Quote:USpapergamesThis is 1 of those questions with lots of combination values that currently can't be done by hand unless your using my theorem. I hate to say it again guys but I know I can do this question by hand (or rather a spreadsheet but the same differences) but I think I should just wait till I publish my research. At least that's what I've been told I should do :/

Be careful; you're beginning to sound like David Fabian.

This spreadsheet (of mine) is in the public domain and has all the code in VBA:

https://researchers.one/doc/5f848e142c77e400043aadd8

Mike has written similar code, as have many others here.

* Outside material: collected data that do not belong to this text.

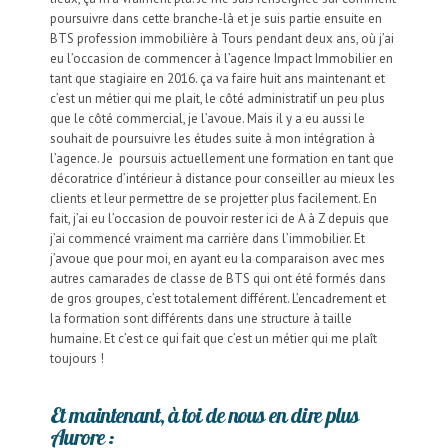
poursuivre dans cette branche-là et je suis partie ensuite en
BTS profession immobilière à Tours pendant deux ans, où j’ai
eu l’occasion de commencer à l’agence Impact Immobilier en
tant que stagiaire en 2016. ça va faire huit ans maintenant et
c’est un métier qui me plait, le côté administratif un peu plus
que le côté commercial, je l’avoue. Mais il y a eu aussi le
souhait de poursuivre les études suite à mon intégration à
l’agence. Je
poursuis actuellement une formation en tant que
décoratrice d’intérieur à distance pour conseiller au mieux les
clients et leur permettre de se projetter plus facilement. En
fait, j’ai eu l’occasion de pouvoir rester ici de A à Z depuis que
j’ai commencé vraiment ma carrière dans l’immobilier. Et
j’avoue que pour moi, en ayant eu la comparaison avec mes
autres camarades de classe de BTS qui ont été formés dans
de gros groupes, c’est totalement différent. L’encadrement et
la formation sont différents dans une structure à taille
humaine. Et c’est ce qui fait que c’est un métier qui me plaît
toujours !
Et maintenant, à toi de nous en dire plus
Aurore :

Quote:gordonm888This is incorrect. Many of us looked at the Royal Deck you invented and said that we could calculate the probabilities "by hand" as you put it.

We chose not to do it because there was no point -its not a game that Lexists anywhere, so who cares? - and because a few aspects of the game were not crisply defined. And, frankly, you acted as if the WOV forum mathematicians were circus animals that were supposed to spend time jumping through hoops simply because we were being challenged.

Somehow, you have confused a community-wide decision to ignore you with the idea that you are king of the world.

1) Never said I was king of the world???

2) You didn't need any game rules to solve the hand ranking probabilities!

3) The point was to prove that I was the only person who could solve those probabilities & I put a $3,000 reward for anyone who could! I believe you were the person who asked me to bump up the reward!

4) Never assuming the people on this form would just do anything for a challenge, but if you were up for the challenge of working on the most difficult game probabilities than my challenge should have been of interest to you.

5) Nobody said they could solve the probabilities at the end of the form and all that attempted failed & quiet early because they realized how naive they were thinking the question was easy.

Quote:ThatDonGuyBe careful; you're beginning to sound like David Fabian.

I don't know who David Fabian is but I don't see the issue with stating something that is a fact. Do I need to bring back the $3,000 challenge to prove this or should I just show you that I have the correct probabilities with the correct hand rankings?